Reviews of Beaumont’s work as a general history have followed the predilections of the reviewers and I am no different. My key concern is the extent to which Beaumont’s economic story of the Depression contributes to the considerable, albeit half a century old, literature on the matter. Beaumont points to her reliance on Schedvin’s authoritative Australia and the Great Depression (1970) and tendrils of this book and Gregory and Butlin’s edited collection, Recovery from the Depression (1988), can be found throughout her narrative: internal structural weaknesses in the Australian economy that preceded the 1929 Wall Street crash; the failures of government macroeconomic policy; currency and international capital flows; paying for national debt; the importance of global trade; and the development of Australia’s manufacturing industry.

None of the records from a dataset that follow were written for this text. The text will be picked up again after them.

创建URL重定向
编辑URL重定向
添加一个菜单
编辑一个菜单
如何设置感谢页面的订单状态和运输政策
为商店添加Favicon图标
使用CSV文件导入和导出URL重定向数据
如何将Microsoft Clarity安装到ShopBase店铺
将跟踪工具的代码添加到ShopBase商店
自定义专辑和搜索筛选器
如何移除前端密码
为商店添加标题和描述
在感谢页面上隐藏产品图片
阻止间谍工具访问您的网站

Beaumont’s focus on the importance of understanding regional and local economic outcomes echoes GD Snooks’ Depression and Recovery in Western Australia (1974), though it covers much broader territory across the continent.
For the most part, Beaumont surveys the economic history literature, adding little new information, critique, or perspective on this work. There are occasional glimpses of what could be possible in an economic-historical reappraisal of the Depression, with Beaumont’s discussion of charitable and voluntary work highlighting its importance as a form of work, a policy alternative, and a source of economic resilience in crisis. Historians such as Melanie Oppenheimer have highlighted the importance of volunteering as an economic activity and, reading Beaumont’s book, I was struck by the extent of work yet to be done in economic history to analyse volunteering as a form of work and labour.
Beaumont connects this material to the social and community aspects of the book but does not provide any new insights on the broader shape of the Depression, nor recovery. This misses a key opportunity to contribute to existing economic history literature, though it is an important reminder that there are forms of economic resilience other than those suggested by mainstream economic theory and that we ignore them to our detriment.
Cartoon in support of the socialisation movement of the early 1930s, artist unknown (RedFlag)
To repeat, the main strength of Australia’s Great Depression lies in its synthesis. While most of Beaumont’s economic story does little to add to major work on the subject from the 1970s and 1980s, her ability to range across economic, political, social and race histories provides a compelling narrative. In the age of increasingly narrow specialisms, more of this integration is sorely needed. The connection of economic and other Australian histories is also particularly welcome. Treating the Depression as a purely economic issue, or indeed an entirely political or social one, weakens our understanding of the past.
This is also a history very much connected to the present. The continuing COVID-19 pandemic and the chaos wrought by the crisis itself, as well as the fracturing of federalism in favour of state and local government solutions, has echoes of the Great Depression. Connecting history to present concerns is enriching to our discipline and (I hope) to our social and political discourse.
*Claire EF Wright is an Australian Research Council Discovery Early Career Researcher Award (DECRA) Fellow (2022-25) at the University of Technology Sydney, working on the first history of Australia’s corporate women across the twentieth and early twenty-first centuries. She is the author of Australian Economic History: Transformations of an Interdisciplinary Field (ANU Press, 2022).